-- Material for the task --
============================================================

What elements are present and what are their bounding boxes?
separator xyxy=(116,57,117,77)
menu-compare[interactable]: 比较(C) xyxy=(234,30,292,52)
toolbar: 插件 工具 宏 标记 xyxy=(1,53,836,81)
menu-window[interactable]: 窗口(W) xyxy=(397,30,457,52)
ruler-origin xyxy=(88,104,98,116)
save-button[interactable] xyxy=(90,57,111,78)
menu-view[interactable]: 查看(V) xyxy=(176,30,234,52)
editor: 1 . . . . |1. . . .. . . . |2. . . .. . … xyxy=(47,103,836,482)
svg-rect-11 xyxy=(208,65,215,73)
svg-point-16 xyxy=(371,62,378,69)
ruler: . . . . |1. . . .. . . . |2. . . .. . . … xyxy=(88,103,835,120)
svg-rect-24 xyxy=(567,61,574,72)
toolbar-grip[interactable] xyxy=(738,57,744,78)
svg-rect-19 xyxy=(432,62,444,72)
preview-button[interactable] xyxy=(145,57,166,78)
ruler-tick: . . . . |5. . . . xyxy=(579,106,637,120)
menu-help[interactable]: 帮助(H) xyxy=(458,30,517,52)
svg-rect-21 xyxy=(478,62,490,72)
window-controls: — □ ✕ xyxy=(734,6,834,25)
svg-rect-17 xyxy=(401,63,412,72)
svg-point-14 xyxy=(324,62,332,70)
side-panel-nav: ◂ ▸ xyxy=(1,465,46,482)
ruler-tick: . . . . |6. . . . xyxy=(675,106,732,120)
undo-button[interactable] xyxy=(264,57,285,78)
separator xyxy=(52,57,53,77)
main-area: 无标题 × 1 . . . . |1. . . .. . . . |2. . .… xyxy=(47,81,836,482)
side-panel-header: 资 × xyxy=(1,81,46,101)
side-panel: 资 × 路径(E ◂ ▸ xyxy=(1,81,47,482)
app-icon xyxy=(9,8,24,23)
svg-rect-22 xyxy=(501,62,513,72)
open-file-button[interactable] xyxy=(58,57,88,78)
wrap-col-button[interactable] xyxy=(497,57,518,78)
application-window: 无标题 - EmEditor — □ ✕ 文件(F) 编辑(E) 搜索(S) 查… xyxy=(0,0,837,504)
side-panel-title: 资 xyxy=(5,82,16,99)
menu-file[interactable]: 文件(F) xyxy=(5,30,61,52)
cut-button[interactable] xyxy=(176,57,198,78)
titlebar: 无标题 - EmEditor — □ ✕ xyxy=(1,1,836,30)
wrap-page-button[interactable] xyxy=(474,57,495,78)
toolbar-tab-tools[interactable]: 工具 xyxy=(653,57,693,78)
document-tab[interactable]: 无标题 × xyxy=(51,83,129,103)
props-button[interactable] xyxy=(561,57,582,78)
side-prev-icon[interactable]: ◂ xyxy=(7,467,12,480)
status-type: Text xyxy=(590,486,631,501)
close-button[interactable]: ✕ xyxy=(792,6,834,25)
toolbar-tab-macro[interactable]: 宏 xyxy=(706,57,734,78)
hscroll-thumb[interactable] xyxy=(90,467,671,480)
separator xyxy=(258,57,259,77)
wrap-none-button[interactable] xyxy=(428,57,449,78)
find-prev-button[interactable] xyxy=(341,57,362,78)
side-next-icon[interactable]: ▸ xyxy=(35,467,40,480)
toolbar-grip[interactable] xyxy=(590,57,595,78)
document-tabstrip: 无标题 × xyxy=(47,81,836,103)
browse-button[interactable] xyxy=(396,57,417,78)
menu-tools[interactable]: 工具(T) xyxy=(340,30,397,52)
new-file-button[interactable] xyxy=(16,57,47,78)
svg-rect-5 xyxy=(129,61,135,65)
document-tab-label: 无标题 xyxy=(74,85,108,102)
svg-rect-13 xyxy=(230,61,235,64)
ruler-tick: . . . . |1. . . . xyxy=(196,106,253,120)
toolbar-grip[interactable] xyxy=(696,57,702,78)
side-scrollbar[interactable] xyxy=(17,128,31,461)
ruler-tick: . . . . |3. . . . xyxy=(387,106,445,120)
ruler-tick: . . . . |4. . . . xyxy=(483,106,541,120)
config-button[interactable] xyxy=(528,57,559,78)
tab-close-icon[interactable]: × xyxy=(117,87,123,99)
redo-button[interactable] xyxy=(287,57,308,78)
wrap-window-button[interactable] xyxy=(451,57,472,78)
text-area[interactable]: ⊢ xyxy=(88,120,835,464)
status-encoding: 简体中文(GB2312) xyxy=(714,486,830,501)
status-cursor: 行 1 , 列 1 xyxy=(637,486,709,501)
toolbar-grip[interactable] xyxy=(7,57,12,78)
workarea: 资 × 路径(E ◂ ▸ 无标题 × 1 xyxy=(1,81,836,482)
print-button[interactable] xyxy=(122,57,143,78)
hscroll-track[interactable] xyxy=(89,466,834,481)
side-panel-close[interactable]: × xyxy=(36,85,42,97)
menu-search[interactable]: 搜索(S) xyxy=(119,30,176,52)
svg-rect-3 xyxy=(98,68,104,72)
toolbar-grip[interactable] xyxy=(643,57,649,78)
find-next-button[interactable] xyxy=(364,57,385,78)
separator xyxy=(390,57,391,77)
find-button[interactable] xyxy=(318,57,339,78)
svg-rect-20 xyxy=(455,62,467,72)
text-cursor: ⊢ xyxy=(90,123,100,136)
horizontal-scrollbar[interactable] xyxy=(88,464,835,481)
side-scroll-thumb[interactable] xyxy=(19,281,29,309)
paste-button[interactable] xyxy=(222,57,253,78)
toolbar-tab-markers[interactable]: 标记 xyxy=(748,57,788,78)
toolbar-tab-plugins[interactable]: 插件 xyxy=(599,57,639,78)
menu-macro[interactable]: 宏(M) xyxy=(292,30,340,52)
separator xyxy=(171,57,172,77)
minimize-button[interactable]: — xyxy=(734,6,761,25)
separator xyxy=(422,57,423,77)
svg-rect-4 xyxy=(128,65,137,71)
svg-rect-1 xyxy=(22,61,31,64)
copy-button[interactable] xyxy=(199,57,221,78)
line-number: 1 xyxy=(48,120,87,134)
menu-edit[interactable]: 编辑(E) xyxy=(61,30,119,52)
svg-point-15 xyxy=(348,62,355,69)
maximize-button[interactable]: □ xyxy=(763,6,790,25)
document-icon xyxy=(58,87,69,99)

============================================================

-- Task objective --
Give the data again exactly, line for line.

-- Finished task --
What elements are present and what are their bounding boxes?
separator xyxy=(116,57,117,77)
menu-compare[interactable]: 比较(C) xyxy=(234,30,292,52)
toolbar: 插件 工具 宏 标记 xyxy=(1,53,836,81)
menu-window[interactable]: 窗口(W) xyxy=(397,30,457,52)
ruler-origin xyxy=(88,104,98,116)
save-button[interactable] xyxy=(90,57,111,78)
menu-view[interactable]: 查看(V) xyxy=(176,30,234,52)
editor: 1 . . . . |1. . . .. . . . |2. . . .. . … xyxy=(47,103,836,482)
svg-rect-11 xyxy=(208,65,215,73)
svg-point-16 xyxy=(371,62,378,69)
ruler: . . . . |1. . . .. . . . |2. . . .. . . … xyxy=(88,103,835,120)
svg-rect-24 xyxy=(567,61,574,72)
toolbar-grip[interactable] xyxy=(738,57,744,78)
svg-rect-19 xyxy=(432,62,444,72)
preview-button[interactable] xyxy=(145,57,166,78)
ruler-tick: . . . . |5. . . . xyxy=(579,106,637,120)
menu-help[interactable]: 帮助(H) xyxy=(458,30,517,52)
svg-rect-21 xyxy=(478,62,490,72)
window-controls: — □ ✕ xyxy=(734,6,834,25)
svg-rect-17 xyxy=(401,63,412,72)
svg-point-14 xyxy=(324,62,332,70)
side-panel-nav: ◂ ▸ xyxy=(1,465,46,482)
ruler-tick: . . . . |6. . . . xyxy=(675,106,732,120)
undo-button[interactable] xyxy=(264,57,285,78)
separator xyxy=(52,57,53,77)
main-area: 无标题 × 1 . . . . |1. . . .. . . . |2. . .… xyxy=(47,81,836,482)
side-panel-header: 资 × xyxy=(1,81,46,101)
side-panel: 资 × 路径(E ◂ ▸ xyxy=(1,81,47,482)
app-icon xyxy=(9,8,24,23)
svg-rect-22 xyxy=(501,62,513,72)
open-file-button[interactable] xyxy=(58,57,88,78)
wrap-col-button[interactable] xyxy=(497,57,518,78)
application-window: 无标题 - EmEditor — □ ✕ 文件(F) 编辑(E) 搜索(S) 查… xyxy=(0,0,837,504)
side-panel-title: 资 xyxy=(5,82,16,99)
menu-file[interactable]: 文件(F) xyxy=(5,30,61,52)
cut-button[interactable] xyxy=(176,57,198,78)
titlebar: 无标题 - EmEditor — □ ✕ xyxy=(1,1,836,30)
wrap-page-button[interactable] xyxy=(474,57,495,78)
toolbar-tab-tools[interactable]: 工具 xyxy=(653,57,693,78)
document-tab[interactable]: 无标题 × xyxy=(51,83,129,103)
props-button[interactable] xyxy=(561,57,582,78)
side-prev-icon[interactable]: ◂ xyxy=(7,467,12,480)
status-type: Text xyxy=(590,486,631,501)
close-button[interactable]: ✕ xyxy=(792,6,834,25)
toolbar-tab-macro[interactable]: 宏 xyxy=(706,57,734,78)
hscroll-thumb[interactable] xyxy=(90,467,671,480)
separator xyxy=(258,57,259,77)
wrap-none-button[interactable] xyxy=(428,57,449,78)
find-prev-button[interactable] xyxy=(341,57,362,78)
side-next-icon[interactable]: ▸ xyxy=(35,467,40,480)
toolbar-grip[interactable] xyxy=(590,57,595,78)
document-tabstrip: 无标题 × xyxy=(47,81,836,103)
browse-button[interactable] xyxy=(396,57,417,78)
menu-tools[interactable]: 工具(T) xyxy=(340,30,397,52)
new-file-button[interactable] xyxy=(16,57,47,78)
svg-rect-5 xyxy=(129,61,135,65)
document-tab-label: 无标题 xyxy=(74,85,108,102)
svg-rect-13 xyxy=(230,61,235,64)
ruler-tick: . . . . |1. . . . xyxy=(196,106,253,120)
toolbar-grip[interactable] xyxy=(696,57,702,78)
side-scrollbar[interactable] xyxy=(17,128,31,461)
ruler-tick: . . . . |3. . . . xyxy=(387,106,445,120)
ruler-tick: . . . . |4. . . . xyxy=(483,106,541,120)
config-button[interactable] xyxy=(528,57,559,78)
tab-close-icon[interactable]: × xyxy=(117,87,123,99)
redo-button[interactable] xyxy=(287,57,308,78)
wrap-window-button[interactable] xyxy=(451,57,472,78)
text-area[interactable]: ⊢ xyxy=(88,120,835,464)
status-encoding: 简体中文(GB2312) xyxy=(714,486,830,501)
status-cursor: 行 1 , 列 1 xyxy=(637,486,709,501)
toolbar-grip[interactable] xyxy=(7,57,12,78)
workarea: 资 × 路径(E ◂ ▸ 无标题 × 1 xyxy=(1,81,836,482)
print-button[interactable] xyxy=(122,57,143,78)
hscroll-track[interactable] xyxy=(89,466,834,481)
side-panel-close[interactable]: × xyxy=(36,85,42,97)
menu-search[interactable]: 搜索(S) xyxy=(119,30,176,52)
svg-rect-3 xyxy=(98,68,104,72)
toolbar-grip[interactable] xyxy=(643,57,649,78)
find-next-button[interactable] xyxy=(364,57,385,78)
separator xyxy=(390,57,391,77)
find-button[interactable] xyxy=(318,57,339,78)
svg-rect-20 xyxy=(455,62,467,72)
text-cursor: ⊢ xyxy=(90,123,100,136)
horizontal-scrollbar[interactable] xyxy=(88,464,835,481)
side-scroll-thumb[interactable] xyxy=(19,281,29,309)
paste-button[interactable] xyxy=(222,57,253,78)
toolbar-tab-markers[interactable]: 标记 xyxy=(748,57,788,78)
toolbar-tab-plugins[interactable]: 插件 xyxy=(599,57,639,78)
menu-macro[interactable]: 宏(M) xyxy=(292,30,340,52)
separator xyxy=(171,57,172,77)
minimize-button[interactable]: — xyxy=(734,6,761,25)
separator xyxy=(422,57,423,77)
svg-rect-4 xyxy=(128,65,137,71)
svg-rect-1 xyxy=(22,61,31,64)
copy-button[interactable] xyxy=(199,57,221,78)
line-number: 1 xyxy=(48,120,87,134)
menu-edit[interactable]: 编辑(E) xyxy=(61,30,119,52)
svg-point-15 xyxy=(348,62,355,69)
maximize-button[interactable]: □ xyxy=(763,6,790,25)
document-icon xyxy=(58,87,69,99)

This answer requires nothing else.